■ **How to complete this task**:
Whenever a line in the entries includes the word "yeni", copy that line out.

Records from a data source
------------------------
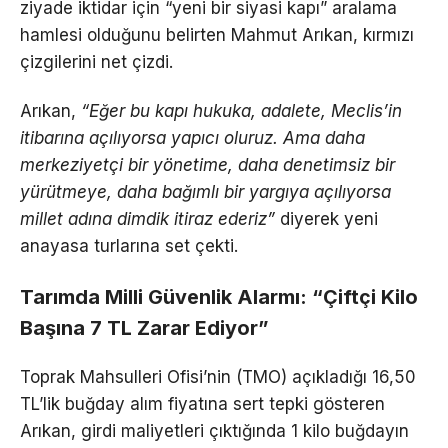
ziyade iktidar için “yeni bir siyasi kapı” aralama
hamlesi olduğunu belirten Mahmut Arıkan, kırmızı
çizgilerini net çizdi.
Arıkan,
“Eğer bu kapı hukuka, adalete, Meclis’in
itibarına açılıyorsa yapıcı oluruz. Ama daha
merkeziyetçi bir yönetime, daha denetimsiz bir
yürütmeye, daha bağımlı bir yargıya açılıyorsa
millet adına dimdik itiraz ederiz”
diyerek yeni
anayasa turlarına set çekti.
Tarımda Milli Güvenlik Alarmı: “Çiftçi Kilo
Başına 7 TL Zarar Ediyor”
Toprak Mahsulleri Ofisi’nin (TMO) açıkladığı 16,50
TL’lik buğday alım fiyatına sert tepki gösteren
Arıkan, girdi maliyetleri çıktığında 1 kilo buğdayın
------------------------
■ **Solution to the problem**:
ziyade iktidar için “yeni bir siyasi kapı” aralama
diyerek yeni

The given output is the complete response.